After so harsh a rebuke, Georgiana could hardly be made to speak another word for some time. To Elizabeth, this seemed a startling dismissal of Georgiana’s feelings, but then, perhaps it was better so. Judging by the advice she had given them thus far, Lady Catherine was not likely to have any suggestions worth following. Georgiana ought to have help, but Elizabeth suspected her ladyship was not the one to provide it.

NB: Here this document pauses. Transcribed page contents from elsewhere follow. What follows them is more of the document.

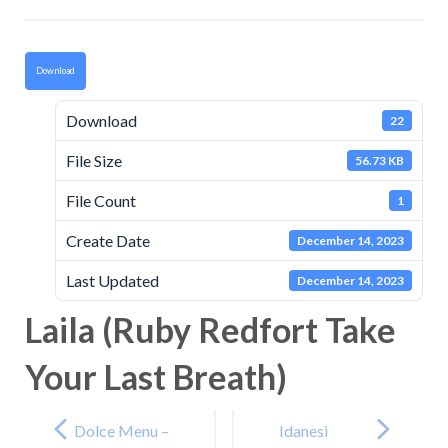
Download
Download
22
File Size
56.73 KB
File Count
1
Create Date
December 14, 2023
Last Updated
December 14, 2023
Laila (Ruby Redfort Take
Your Last Breath)
Post
navigation
Dolce Menu –
Idanesi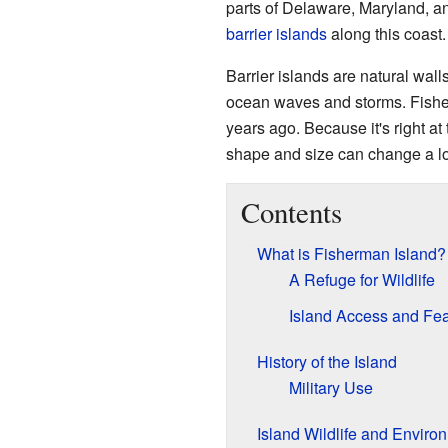
parts of Delaware, Maryland, a
barrier islands
along this coast.
Barrier islands are natural wall
ocean waves and storms. Fisher
years ago. Because it's right at
shape and size can change a lo
Contents
What is Fisherman Island?
A Refuge for Wildlife
Island Access and Fea
History of the Island
Military Use
Island Wildlife and Enviro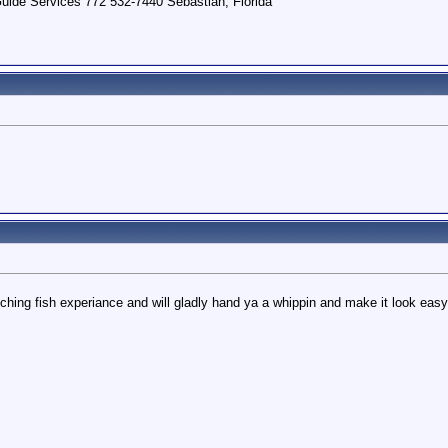
uide Services 772 532-7440 Sebastian, Florida
hing fish experiance and will gladly hand ya a whippin and make it look easy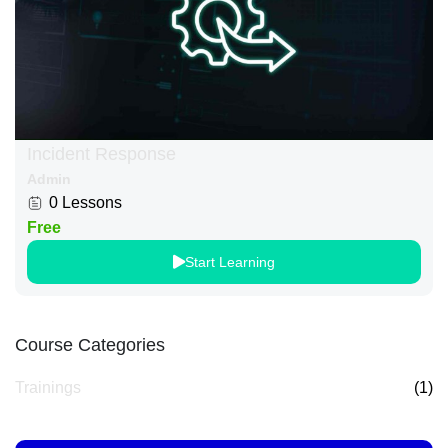
Incident Response
Admin
0 Lessons
Free
Start Learning
Course Categories
Trainings
(1)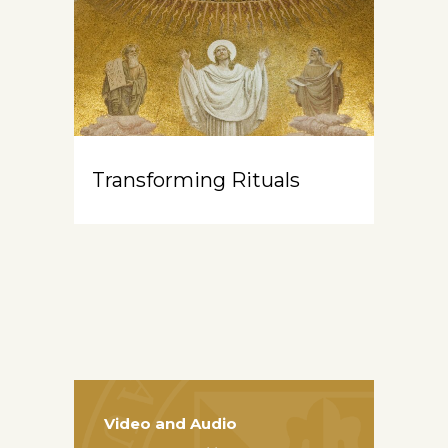
Transforming Rituals
Video and Audio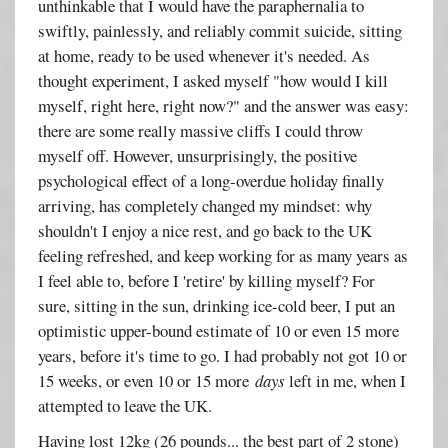
unthinkable that I would have the paraphernalia to
swiftly, painlessly, and reliably commit suicide, sitting
at home, ready to be used whenever it's needed. As
thought experiment, I asked myself "how would I kill
myself, right here, right now?" and the answer was easy:
there are some really massive cliffs I could throw
myself off. However, unsurprisingly, the positive
psychological effect of a long-overdue holiday finally
arriving, has completely changed my mindset: why
shouldn't I enjoy a nice rest, and go back to the UK
feeling refreshed, and keep working for as many years as
I feel able to, before I 'retire' by killing myself? For
sure, sitting in the sun, drinking ice-cold beer, I put an
optimistic upper-bound estimate of 10 or even 15 more
years, before it's time to go. I had probably not got 10 or
15 weeks, or even 10 or 15 more
days
left in me, when I
attempted to leave the UK.
Having lost 12kg (26 pounds... the best part of 2 stone)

Unfortunately, Lady Catherine’s advice long outlasted the decree of her experience. They heard in great detail about how to be fruitful, though Lady Catherine had only Anne; how to see out the long years of a marriage, though Lady Catherine had been widowed after only three years, and how a wife might learn to be guided by her husband, yet gently influence him when most important, though, as far as Elizabeth could tell, Lady Catherine had never done either. Both her sense of humour and her patience were nearly exhausted when Lady Catherine was at last called away to deal with Anne de Bourgh, who had come down with a mild head cold.

Elizabeth and Georgiana sat for a moment in stunned silence after she had gone. Then, they each began to laugh, relieved that it was over. “Well, I certainly never would have thought my aunt qualified to give marital advice,” Georgianasaid. “Indeed, I am less sure now than ever! Are you well? You look as white as a sheet.”

Elizabeth shook her head and laughed. “Yes, I am well. I suppose I was beet red for so long that my skin is now trying to regulate itself.” The two sisters-in-law laughed heartily together.

At last, Elizabeth took a deep breath and turned to Georgiana. “I do not wish to pry, but I must confess that what you said is weighing on my mind.”

“What I said?” Georgiana echoed innocently. “Oh! I suppose you mean about Mr Wickham growing tired of me. I am sorry, Elizabeth, I should not have made you worry. Likely Lady Catherine is right, and I am only over-romantic. Mr Wickham is everything kind, and always treats me with such courtesy.”